━━━━━ Records supplied ━━━━━
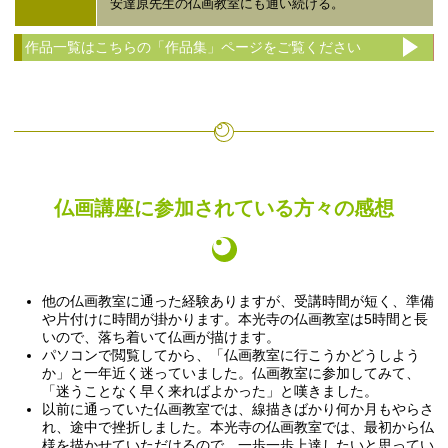
安達原先生の仏画教室にも通い続ける。
作品一覧はこちらの「作品集」ページをご覧ください
仏画講座に参加されている方々の感想
他の仏画教室に通った経験ありますが、受講時間が短く、準備
や片付けに時間が掛かります。本光寺の仏画教室は5時間と長
いので、落ち着いて仏画が描けます。
パソコンで閲覧してから、「仏画教室に行こうかどうしよう
か」と一年近く迷っていました。仏画教室に参加してみて、
「迷うことなく早く来ればよかった」と嘆きました。
以前に通っていた仏画教室では、線描きばかり何か月もやらさ
れ、途中で挫折しました。本光寺の仏画教室では、最初から仏
様を描かせていただけるので、一歩一歩上達したいと思ってい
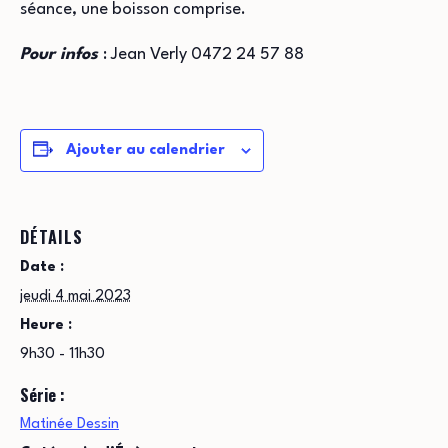
séance, une boisson comprise.
Pour infos
: Jean Verly 0472 24 57 88
Ajouter au calendrier
DÉTAILS
Date :
jeudi 4 mai 2023
Heure :
9h30 - 11h30
Série :
Matinée Dessin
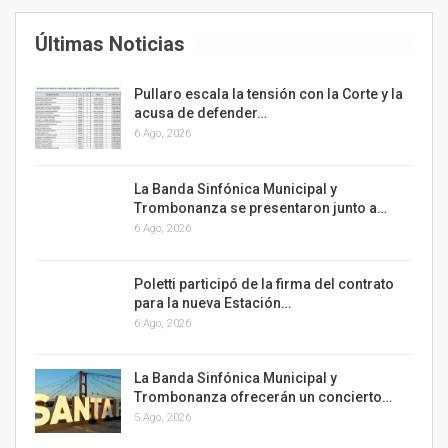
Últimas Noticias
Pullaro escala la tensión con la Corte y la
acusa de defender…
6 Ago, 2026
La Banda Sinfónica Municipal y
Trombonanza se presentaron junto a…
6 Ago, 2026
Poletti participó de la firma del contrato
para la nueva Estación…
6 Ago, 2026
La Banda Sinfónica Municipal y
Trombonanza ofrecerán un concierto…
5 Ago, 2026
━━━━━
Problem description: Every line above should be copied exactly, apart from any pictures.

Result for this task:
安達原先生の仏画教室にも通い続ける。
作品一覧はこちらの「作品集」ページをご覧ください
仏画講座に参加されている方々の感想
他の仏画教室に通った経験ありますが、受講時間が短く、準備
や片付けに時間が掛かります。本光寺の仏画教室は5時間と長
いので、落ち着いて仏画が描けます。
パソコンで閲覧してから、「仏画教室に行こうかどうしよう
か」と一年近く迷っていました。仏画教室に参加してみて、
「迷うことなく早く来ればよかった」と嘆きました。
以前に通っていた仏画教室では、線描きばかり何か月もやらさ
れ、途中で挫折しました。本光寺の仏画教室では、最初から仏
様を描かせていただけるので、一歩一歩上達したいと思ってい
séance, une boisson comprise.
Pour infos
: Jean Verly 0472 24 57 88
Ajouter au calendrier
DÉTAILS
Date :
jeudi 4 mai 2023
Heure :
9h30 - 11h30
Série :
Matinée Dessin
Últimas Noticias
Pullaro escala la tensión con la Corte y la
acusa de defender…
6 Ago, 2026
La Banda Sinfónica Municipal y
Trombonanza se presentaron junto a…
6 Ago, 2026
Poletti participó de la firma del contrato
para la nueva Estación…
6 Ago, 2026
La Banda Sinfónica Municipal y
Trombonanza ofrecerán un concierto…
5 Ago, 2026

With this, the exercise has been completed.